======== Data shown

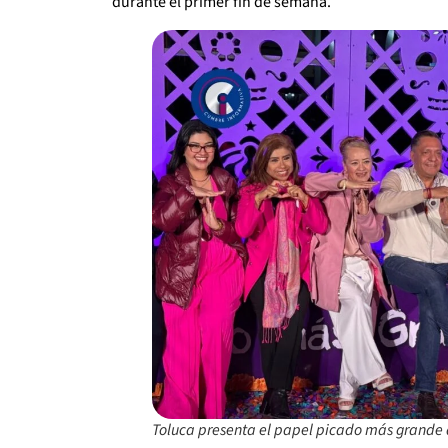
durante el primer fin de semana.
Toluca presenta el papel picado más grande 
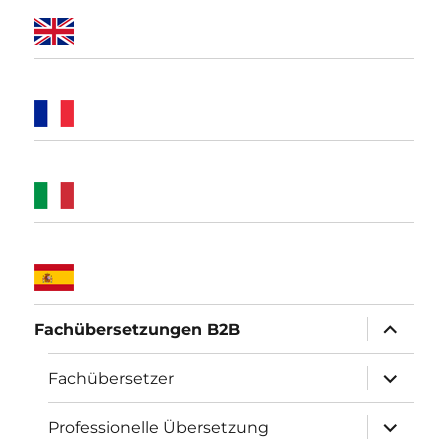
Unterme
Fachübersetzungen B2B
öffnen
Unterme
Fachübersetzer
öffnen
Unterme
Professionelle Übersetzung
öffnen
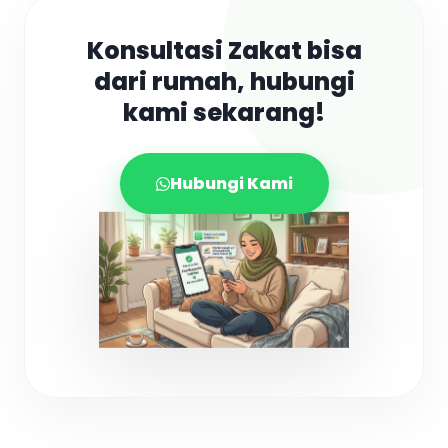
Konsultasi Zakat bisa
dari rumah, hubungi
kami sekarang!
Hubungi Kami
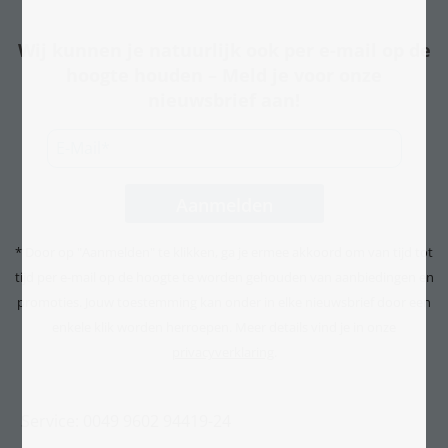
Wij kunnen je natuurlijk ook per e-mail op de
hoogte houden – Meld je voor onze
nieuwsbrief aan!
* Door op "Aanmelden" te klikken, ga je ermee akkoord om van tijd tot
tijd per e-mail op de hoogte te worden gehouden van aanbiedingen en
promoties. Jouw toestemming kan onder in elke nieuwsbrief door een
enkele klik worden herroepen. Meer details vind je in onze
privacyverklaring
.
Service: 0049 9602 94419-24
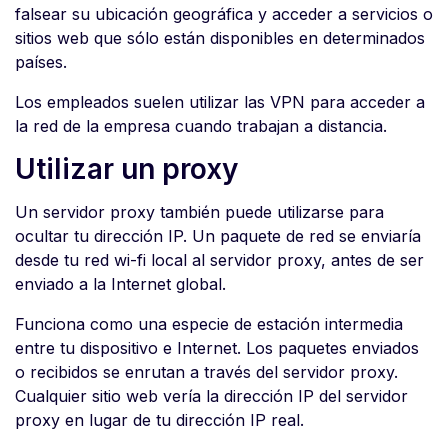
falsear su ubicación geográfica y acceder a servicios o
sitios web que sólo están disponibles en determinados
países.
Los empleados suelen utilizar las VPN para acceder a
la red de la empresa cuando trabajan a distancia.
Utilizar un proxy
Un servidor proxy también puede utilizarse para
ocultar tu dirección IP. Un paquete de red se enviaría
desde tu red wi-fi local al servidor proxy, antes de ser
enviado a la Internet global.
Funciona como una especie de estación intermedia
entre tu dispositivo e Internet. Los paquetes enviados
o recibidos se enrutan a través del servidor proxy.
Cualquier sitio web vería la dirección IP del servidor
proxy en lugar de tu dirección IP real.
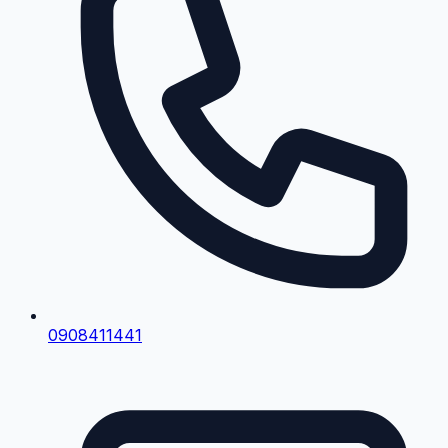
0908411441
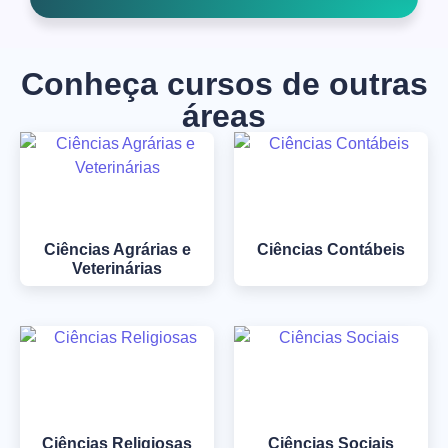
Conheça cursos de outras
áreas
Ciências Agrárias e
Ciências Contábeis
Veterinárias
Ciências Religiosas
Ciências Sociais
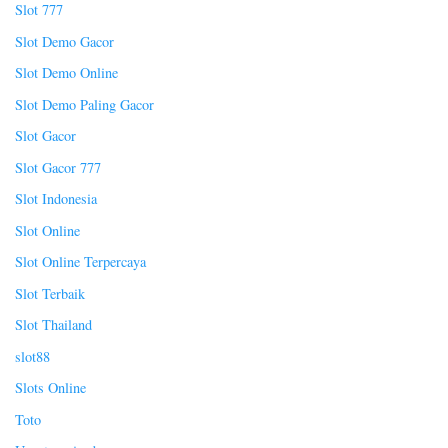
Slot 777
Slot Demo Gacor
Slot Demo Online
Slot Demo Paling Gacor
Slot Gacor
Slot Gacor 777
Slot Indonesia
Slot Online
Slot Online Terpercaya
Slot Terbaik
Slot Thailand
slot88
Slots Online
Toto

================

** Work to be completed **
Scan the material above for the string "tijd" and return the lines that hold it.

** Result of the exercise **
* Door op "Aanmelden" te klikken, ga je ermee akkoord om van tijd tot
tijd per e-mail op de hoogte te worden gehouden van aanbiedingen en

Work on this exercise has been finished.